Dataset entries
· · · · · · ·

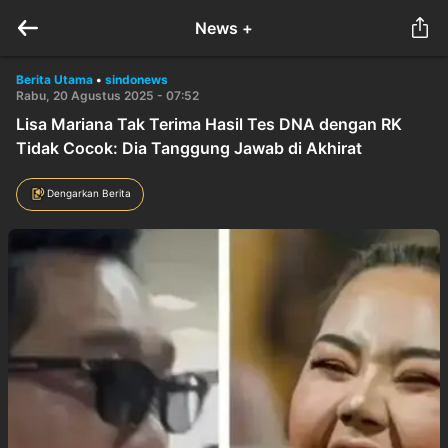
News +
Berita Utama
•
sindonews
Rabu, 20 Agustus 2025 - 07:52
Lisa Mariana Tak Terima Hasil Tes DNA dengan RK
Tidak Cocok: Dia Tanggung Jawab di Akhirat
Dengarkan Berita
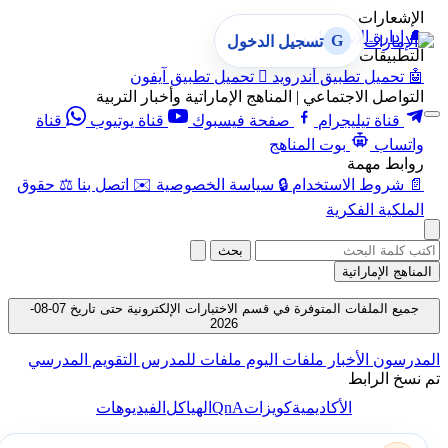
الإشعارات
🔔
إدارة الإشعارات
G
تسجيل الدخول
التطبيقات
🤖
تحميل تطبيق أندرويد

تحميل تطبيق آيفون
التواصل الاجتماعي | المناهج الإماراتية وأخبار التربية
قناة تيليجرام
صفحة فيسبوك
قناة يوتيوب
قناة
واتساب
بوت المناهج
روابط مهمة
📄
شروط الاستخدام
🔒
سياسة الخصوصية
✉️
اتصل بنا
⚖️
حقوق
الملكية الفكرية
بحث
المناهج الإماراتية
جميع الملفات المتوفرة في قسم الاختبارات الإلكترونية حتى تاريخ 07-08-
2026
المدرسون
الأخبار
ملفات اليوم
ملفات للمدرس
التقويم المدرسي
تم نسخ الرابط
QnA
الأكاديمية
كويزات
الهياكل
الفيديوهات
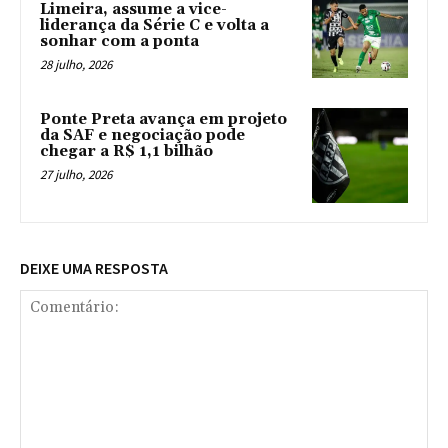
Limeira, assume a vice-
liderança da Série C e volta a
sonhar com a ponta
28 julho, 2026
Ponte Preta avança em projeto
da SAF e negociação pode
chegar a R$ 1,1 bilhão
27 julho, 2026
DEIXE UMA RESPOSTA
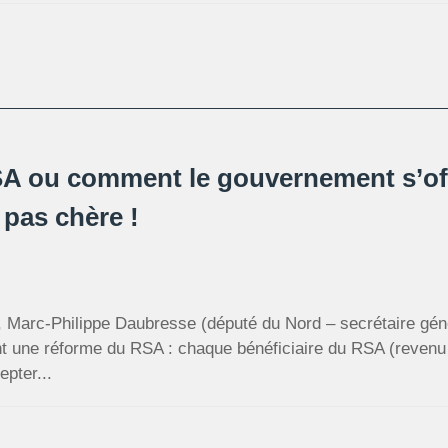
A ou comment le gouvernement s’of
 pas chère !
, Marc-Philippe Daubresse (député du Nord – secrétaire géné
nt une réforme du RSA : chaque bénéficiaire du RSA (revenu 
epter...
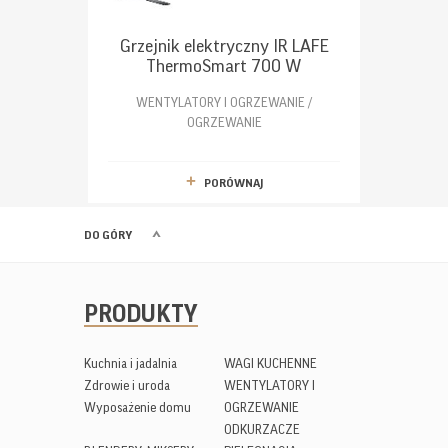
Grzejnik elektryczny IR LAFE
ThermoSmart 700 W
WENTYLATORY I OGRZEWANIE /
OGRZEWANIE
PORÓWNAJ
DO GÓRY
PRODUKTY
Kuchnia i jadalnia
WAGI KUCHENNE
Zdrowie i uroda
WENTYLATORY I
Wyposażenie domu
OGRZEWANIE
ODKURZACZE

· · · · · · ·

**Task item**
Retype all the entries word for word; the pictures stay out.

**Result of this task**
News +
Berita Utama
•
sindonews
Rabu, 20 Agustus 2025 - 07:52
Lisa Mariana Tak Terima Hasil Tes DNA dengan RK
Tidak Cocok: Dia Tanggung Jawab di Akhirat
Dengarkan Berita
الإشعارات
🔔
إدارة الإشعارات
G
تسجيل الدخول
التطبيقات
🤖
تحميل تطبيق أندرويد

تحميل تطبيق آيفون
التواصل الاجتماعي | المناهج الإماراتية وأخبار التربية
قناة تيليجرام
صفحة فيسبوك
قناة يوتيوب
قناة
واتساب
بوت المناهج
روابط مهمة
📄
شروط الاستخدام
🔒
سياسة الخصوصية
✉️
اتصل بنا
⚖️
حقوق
الملكية الفكرية
بحث
المناهج الإماراتية
جميع الملفات المتوفرة في قسم الاختبارات الإلكترونية حتى تاريخ 07-08-
2026
المدرسون
الأخبار
ملفات اليوم
ملفات للمدرس
التقويم المدرسي
تم نسخ الرابط
QnA
الأكاديمية
كويزات
الهياكل
الفيديوهات
Limeira, assume a vice-
liderança da Série C e volta a
sonhar com a ponta
28 julho, 2026
Ponte Preta avança em projeto
da SAF e negociação pode
chegar a R$ 1,1 bilhão
27 julho, 2026
DEIXE UMA RESPOSTA
A ou comment le gouvernement s’of
 pas chère !
, Marc-Philippe Daubresse (député du Nord – secrétaire géné
nt une réforme du RSA : chaque bénéficiaire du RSA (revenu 
epter...
Grzejnik elektryczny IR LAFE
ThermoSmart 700 W
WENTYLATORY I OGRZEWANIE /
OGRZEWANIE
PORÓWNAJ
DO GÓRY
PRODUKTY
Kuchnia i jadalnia
WAGI KUCHENNE
Zdrowie i uroda
WENTYLATORY I
Wyposażenie domu
OGRZEWANIE
ODKURZACZE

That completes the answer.